Après quelques instants pensifs, Lina se redresse soudainement « Dansons ! ». Depuis que les hivers sont plus froids, ils ont pris pour habitude de pratiquer nombre d’activités physiques : marche rapide, sports collectifs, course à pied… Mais de tous, c’est la danse que Lina préfère. Les voisins du 1er lui ont appris la valse, ceux du 2ème sont plutôt branchés hip-hop, et dans la rue d’à côté, un jeune homme donne des cours de danse contemporaine. Lina se fait un plaisir de partager ses nouvelles connaissances quand elle en a le temps. Le réveillon est l’occasion parfaite !

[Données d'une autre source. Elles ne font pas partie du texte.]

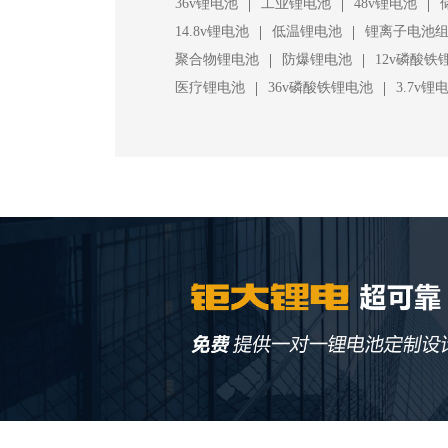
|
|
|
36v锂电池
工业锂电池
48v锂电池
|
|
14.8v锂电池
低温锂电池
锂离子电池
|
|
聚合物锂电池
防爆锂电池
12v磷酸铁
|
|
医疗锂电池
36v磷酸铁锂电池
3.7v锂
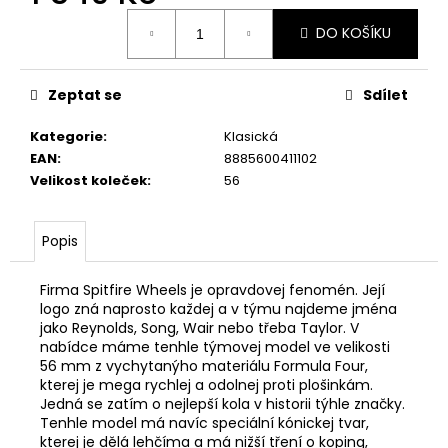
Měrná
DO KOŠÍKU
cena:
Zeptat se
Sdílet
Kategorie
:
Klasická
EAN
:
8885600411102
Velikost koleček
:
56
Popis
Firma Spitfire Wheels je opravdovej fenomén. Její
logo zná naprosto každej a v týmu najdeme jména
jako Reynolds, Song, Wair nebo třeba Taylor. V
nabídce máme tenhle týmovej model ve velikosti
56 mm z vychytanýho materiálu Formula Four,
kterej je mega rychlej a odolnej proti plošinkám.
Jedná se zatím o nejlepší kola v historii týhle značky.
Tenhle model má navíc speciální kónickej tvar,
kterej je dělá lehčíma a má nižší tření o koping,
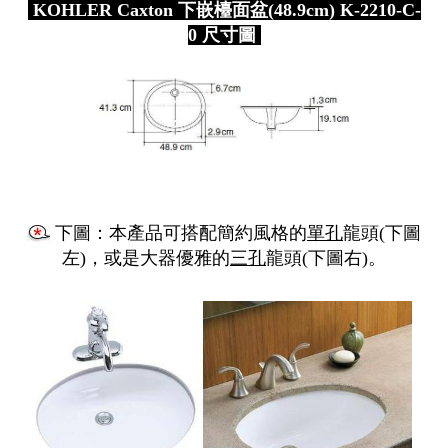
KOHLER Caxton 下嵌檯面盆(48.9cm) K-2210-C-
0 尺寸圖
下圖：本產品可搭配簡約風格的
單孔
龍頭(下圖
左)，或是大器優雅的
三孔
龍頭(下圖右)。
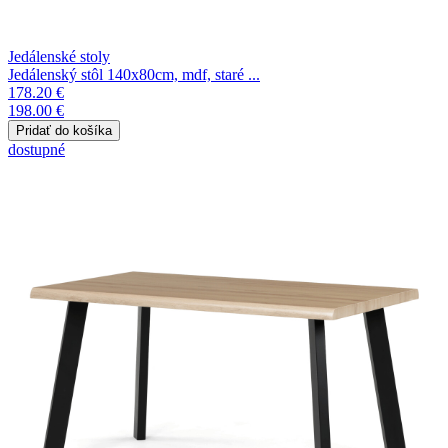
Jedálenské stoly
Jedálenský stôl 140x80cm, mdf, staré ...
178.20 €
198.00 €
dostupné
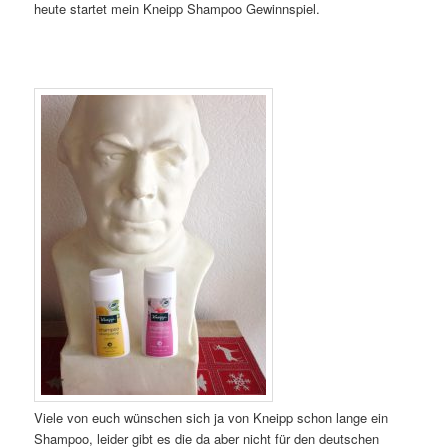
heute startet mein Kneipp Shampoo Gewinnspiel.
Viele von euch wünschen sich ja von Kneipp schon lange ein
Shampoo, leider gibt es die da aber nicht für den deutschen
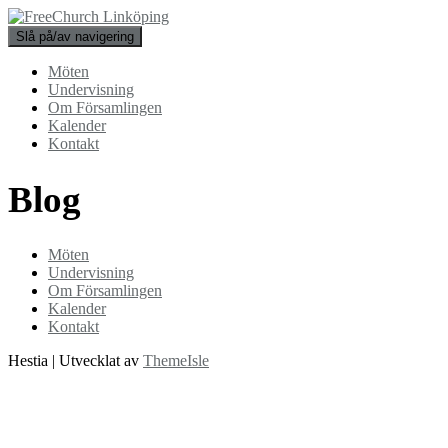
Slå på/av navigering
Möten
Undervisning
Om Församlingen
Kalender
Kontakt
Blog
Möten
Undervisning
Om Församlingen
Kalender
Kontakt
Hestia | Utvecklat av
ThemeIsle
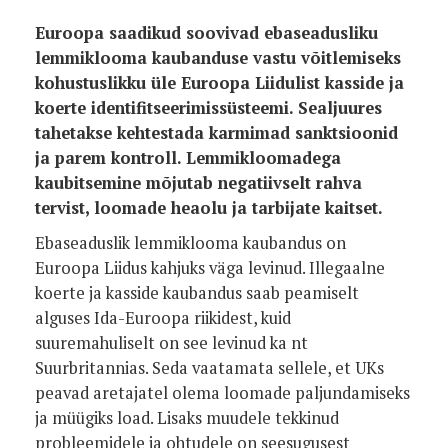
Euroopa saadikud soovivad ebaseadusliku
lemmiklooma kaubanduse vastu võitlemiseks
kohustuslikku üle Euroopa Liidulist kasside ja
koerte identifitseerimissüsteemi. Sealjuures
tahetakse kehtestada karmimad sanktsioonid
ja parem kontroll. Lemmikloomadega
kaubitsemine mõjutab negatiivselt rahva
tervist, loomade heaolu ja tarbijate kaitset.
Ebaseaduslik lemmiklooma kaubandus on
Euroopa Liidus kahjuks väga levinud. Illegaalne
koerte ja kasside kaubandus saab peamiselt
alguses Ida-Euroopa riikidest, kuid
suuremahuliselt on see levinud ka nt
Suurbritannias. Seda vaatamata sellele, et UKs
peavad aretajatel olema loomade paljundamiseks
ja müügiks load. Lisaks muudele tekkinud
probleemidele ja ohtudele on seesugusest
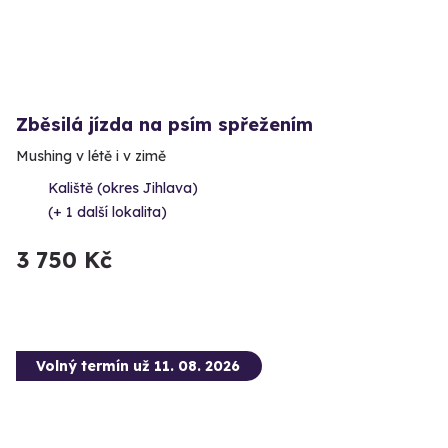
Zběsilá jízda na psím spřežením
Mushing v létě i v zimě
Kaliště (okres Jihlava)
(+ 1 další lokalita)
3 750 Kč
Volný termín už 11. 08. 2026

Les pas sonnants et trébuchants font vibrer le parquet. Au rythme de la musique diffusée sur le la sono du vieil Alphonse, maintenant alimentée par les pédaliers que Lina a descendu, chacun s’y donne à cœur joie. Alors que l’affluence ne cesse, chacun commence à se sentir à l’étroit. « C’est dehors qu’il faut que nous allions, dans les rues, maintenant que nous avons chaud ! » crie Lina. Le vieil Alphonse se met à rire, oui, de son temps aussi les fêtes débordaient sur les rues et dans les cafés alentours, oui, on s’y retrouvait pour discuter, manger, danser parfois. C’est un peu de cette vie collective qu’il retrouve à présent.